Naquilo que nos interessa, é de se dizer que não há espaço para escolhas políticas que não sejam pautadas e governadas pela racionalidade científica. O estado legislativo, judiciário e executivo age por meio de um processo, que antes de ser devido, justo e adequado, é racional, eficiente, lógico

9/4/2020

Escrevo para o Migalhas no dia 08.04.20 com as informações técnicas e científicas sobre o covid-19 atualizadas na data de hoje, e, tendo em mãos o conhecimento da legislação nacional vigente sobre o assunto. Aliás, legislação esta, temporária, que também foi editada – a despeito de opiniões contrárias - com base em dados técnicos e científicos emanados da OMS.

Como ainda estamos num cenário escuro sobre a pandemia, e de certa forma tateando sobre os caminhos e soluções que devam ser tomadas, direcionados com base em algumas certezas científicas, revela-se prudente que qualquer escolha política – inclusive a que intitula este ensaio - seja feita com base em critérios racionais, lógicos e científicos.

Dentre várias reflexões que devem ser feitas AC/DC (antes e depois do covid-19) uma delas é, certamente, a renovação do movimento cienticifista, só que agora, sem o injusto baralhamento com o positivismo, e, sem a tentativa equivocada de que deveria também dominar as artes e a cultura.
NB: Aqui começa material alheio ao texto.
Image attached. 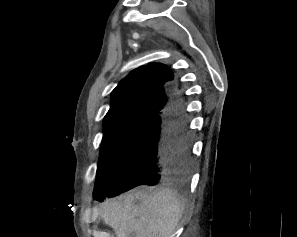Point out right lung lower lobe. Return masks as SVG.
I'll list each match as a JSON object with an SVG mask.
<instances>
[{
    "label": "right lung lower lobe",
    "mask_w": 297,
    "mask_h": 237,
    "mask_svg": "<svg viewBox=\"0 0 297 237\" xmlns=\"http://www.w3.org/2000/svg\"><path fill=\"white\" fill-rule=\"evenodd\" d=\"M182 95L175 90L165 110L155 114L126 158L111 189L94 194L101 201L139 185L154 186L185 174L190 163V139Z\"/></svg>",
    "instance_id": "obj_1"
}]
</instances>
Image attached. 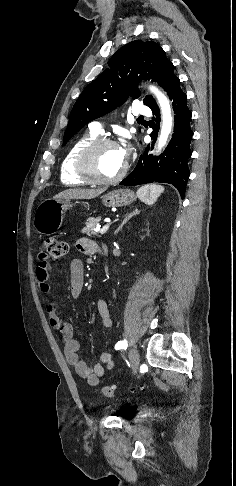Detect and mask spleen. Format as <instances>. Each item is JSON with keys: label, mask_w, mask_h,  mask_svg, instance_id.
<instances>
[{"label": "spleen", "mask_w": 236, "mask_h": 486, "mask_svg": "<svg viewBox=\"0 0 236 486\" xmlns=\"http://www.w3.org/2000/svg\"><path fill=\"white\" fill-rule=\"evenodd\" d=\"M164 187L157 184L143 185L137 190L138 198L148 204H154L158 197L163 193Z\"/></svg>", "instance_id": "1"}]
</instances>
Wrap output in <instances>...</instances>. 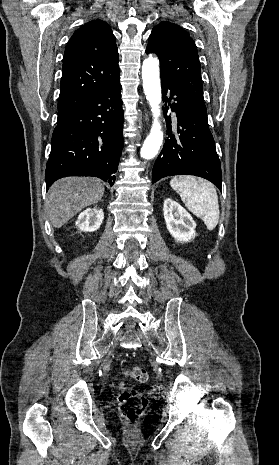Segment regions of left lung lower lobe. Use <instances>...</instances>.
Listing matches in <instances>:
<instances>
[{
  "label": "left lung lower lobe",
  "mask_w": 279,
  "mask_h": 465,
  "mask_svg": "<svg viewBox=\"0 0 279 465\" xmlns=\"http://www.w3.org/2000/svg\"><path fill=\"white\" fill-rule=\"evenodd\" d=\"M163 99L167 89L175 96L168 104L176 112L178 126L174 132L167 117V140L152 171V181L171 175H195L214 183L221 190V164L213 136L208 128L207 112L183 96L168 81L161 79ZM170 101V99H169ZM168 108L164 109L167 112Z\"/></svg>",
  "instance_id": "left-lung-lower-lobe-1"
}]
</instances>
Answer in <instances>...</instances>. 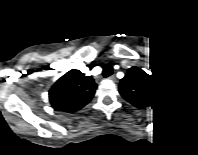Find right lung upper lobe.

Neste passo, naquilo que nos interessa, é de se dizer que não há espaço para escolhas políticas que não sejam pautadas e governadas pela racionalidade científica. O estado legislativo, judiciário e executivo age por meio de um processo, que antes de ser devido, justo e adequado, é racional, eficiente, lógico.

Se este mantra – racionalidade técnica e científica do processo de escolhas de políticas sanitárias - que está sendo levado em consideração neste momento de pandemia por quase todos os países do mundo, fosse também sempre determinante em todas as escolhas de governo, certamente que, por exemplo, nenhuma política sanitária deixaria de ter por base fundante o saneamento básico, assim como a educação seria ponto de partida de qualquer política pública.

Mas o que isso tem a ver com o adiamento/não adiamento das eleições? Tudo, eu diria. Na verdade, não somos contra o adiamento das eleições, desde que esta escolha seja feita com suporte na racionalidade mencionada alhures. Ora, por que estamos sem poder ir ao cinema, as escolas estão fechadas, os shopping lacrados, os shows cancelados, etc? Simplesmente porque há razões lógicas e técnicas para se concluir que o isolamento social é, neste momento, uma das formas de evitar o contágio desenfreado e o colapso do sistema de saúde. Tais decisões refletem escolhas políticas que não são fruto do opiniões, mas de uma imposição científica que se não for cumprida pode levar a mortes de pessoas.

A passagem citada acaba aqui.